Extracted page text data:
----

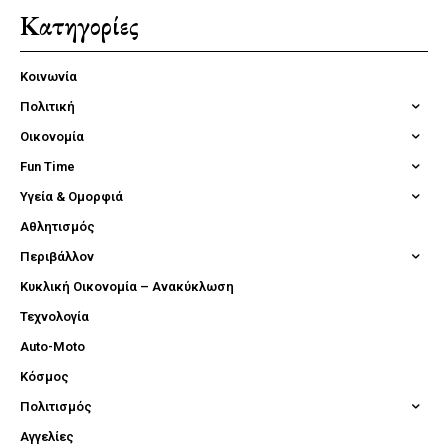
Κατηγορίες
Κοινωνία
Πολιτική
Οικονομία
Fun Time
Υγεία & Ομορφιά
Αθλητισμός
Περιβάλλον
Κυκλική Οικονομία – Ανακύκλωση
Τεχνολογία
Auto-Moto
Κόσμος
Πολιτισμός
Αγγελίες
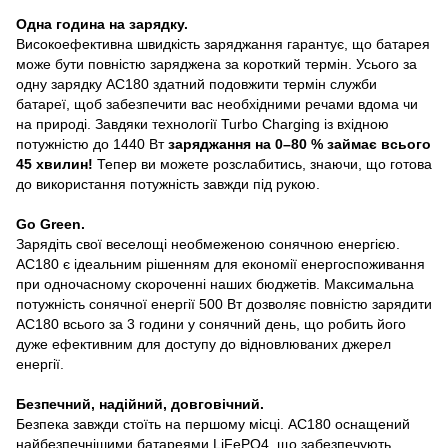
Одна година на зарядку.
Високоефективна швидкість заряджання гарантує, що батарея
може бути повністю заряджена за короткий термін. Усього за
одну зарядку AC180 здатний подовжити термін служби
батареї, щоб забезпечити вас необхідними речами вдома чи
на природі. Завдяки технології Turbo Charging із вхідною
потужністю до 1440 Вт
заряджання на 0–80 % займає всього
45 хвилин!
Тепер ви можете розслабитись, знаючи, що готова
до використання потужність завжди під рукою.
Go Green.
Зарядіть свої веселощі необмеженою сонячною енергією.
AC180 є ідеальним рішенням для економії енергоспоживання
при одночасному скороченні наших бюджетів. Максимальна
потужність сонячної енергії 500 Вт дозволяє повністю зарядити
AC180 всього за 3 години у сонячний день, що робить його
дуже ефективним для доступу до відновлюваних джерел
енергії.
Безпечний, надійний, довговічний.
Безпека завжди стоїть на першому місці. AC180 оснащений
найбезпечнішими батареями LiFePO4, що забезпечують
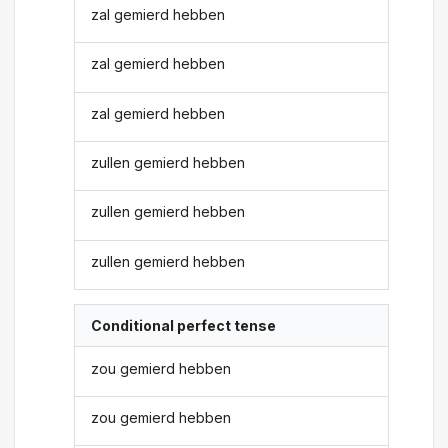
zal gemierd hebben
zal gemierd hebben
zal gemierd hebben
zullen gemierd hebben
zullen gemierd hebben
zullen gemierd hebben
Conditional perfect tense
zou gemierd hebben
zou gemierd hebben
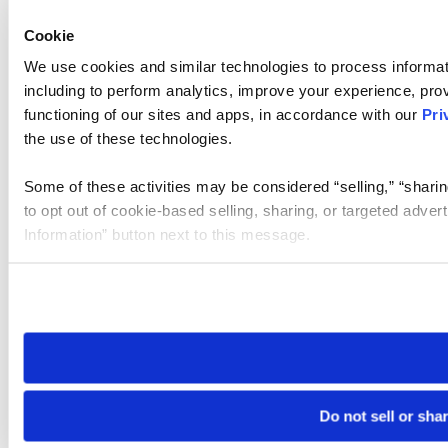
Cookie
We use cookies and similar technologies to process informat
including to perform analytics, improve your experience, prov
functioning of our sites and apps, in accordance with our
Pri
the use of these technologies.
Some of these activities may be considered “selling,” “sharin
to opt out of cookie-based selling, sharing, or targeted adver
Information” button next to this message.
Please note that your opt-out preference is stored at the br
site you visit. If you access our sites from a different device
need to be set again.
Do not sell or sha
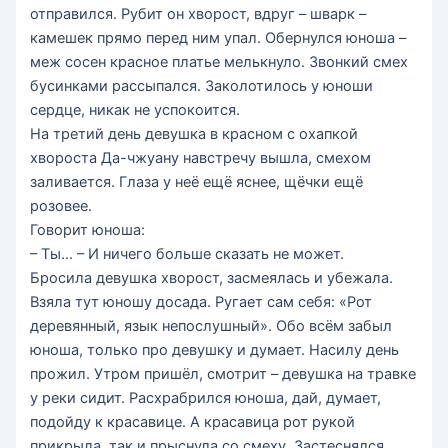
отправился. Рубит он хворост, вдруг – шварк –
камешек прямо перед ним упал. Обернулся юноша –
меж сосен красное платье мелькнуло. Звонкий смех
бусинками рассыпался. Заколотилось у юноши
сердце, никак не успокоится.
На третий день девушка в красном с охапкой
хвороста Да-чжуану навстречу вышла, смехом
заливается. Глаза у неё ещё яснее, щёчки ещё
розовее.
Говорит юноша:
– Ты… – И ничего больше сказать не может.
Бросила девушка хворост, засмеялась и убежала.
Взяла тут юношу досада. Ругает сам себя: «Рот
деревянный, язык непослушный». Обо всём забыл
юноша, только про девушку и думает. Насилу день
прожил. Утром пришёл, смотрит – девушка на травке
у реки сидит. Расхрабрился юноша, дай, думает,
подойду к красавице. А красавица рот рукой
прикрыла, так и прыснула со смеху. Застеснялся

----

**Task prompt**.
Restate the records in full and word for word, but keep the pictures out.

**Result of the task**.
Κατηγορίες
Κοινωνία
Πολιτική
Οικονομία
Fun Time
Υγεία & Ομορφιά
Αθλητισμός
Περιβάλλον
Κυκλική Οικονομία – Ανακύκλωση
Τεχνολογία
Auto-Moto
Κόσμος
Πολιτισμός
Αγγελίες
Одна година на зарядку.
Високоефективна швидкість заряджання гарантує, що батарея
може бути повністю заряджена за короткий термін. Усього за
одну зарядку AC180 здатний подовжити термін служби
батареї, щоб забезпечити вас необхідними речами вдома чи
на природі. Завдяки технології Turbo Charging із вхідною
потужністю до 1440 Вт
заряджання на 0–80 % займає всього
45 хвилин!
Тепер ви можете розслабитись, знаючи, що готова
до використання потужність завжди під рукою.
Go Green.
Зарядіть свої веселощі необмеженою сонячною енергією.
AC180 є ідеальним рішенням для економії енергоспоживання
при одночасному скороченні наших бюджетів. Максимальна
потужність сонячної енергії 500 Вт дозволяє повністю зарядити
AC180 всього за 3 години у сонячний день, що робить його
дуже ефективним для доступу до відновлюваних джерел
енергії.
Безпечний, надійний, довговічний.
Безпека завжди стоїть на першому місці. AC180 оснащений
найбезпечнішими батареями LiFePO4, що забезпечують
zal gemierd hebben
zal gemierd hebben
zal gemierd hebben
zullen gemierd hebben
zullen gemierd hebben
zullen gemierd hebben
Conditional perfect tense
zou gemierd hebben
zou gemierd hebben
Cookie
We use cookies and similar technologies to process informat
including to perform analytics, improve your experience, prov
functioning of our sites and apps, in accordance with our
Pri
the use of these technologies.
Some of these activities may be considered “selling,” “sharin
to opt out of cookie-based selling, sharing, or targeted adver
Information” button next to this message.
Please note that your opt-out preference is stored at the br
site you visit. If you access our sites from a different device
need to be set again.
Do not sell or sha
отправился. Рубит он хворост, вдруг – шварк –
камешек прямо перед ним упал. Обернулся юноша –
меж сосен красное платье мелькнуло. Звонкий смех
бусинками рассыпался. Заколотилось у юноши
сердце, никак не успокоится.
На третий день девушка в красном с охапкой
хвороста Да-чжуану навстречу вышла, смехом
заливается. Глаза у неё ещё яснее, щёчки ещё
розовее.
Говорит юноша:
– Ты… – И ничего больше сказать не может.
Бросила девушка хворост, засмеялась и убежала.
Взяла тут юношу досада. Ругает сам себя: «Рот
деревянный, язык непослушный». Обо всём забыл
юноша, только про девушку и думает. Насилу день
прожил. Утром пришёл, смотрит – девушка на травке
у реки сидит. Расхрабрился юноша, дай, думает,
подойду к красавице. А красавица рот рукой
прикрыла, так и прыснула со смеху. Застеснялся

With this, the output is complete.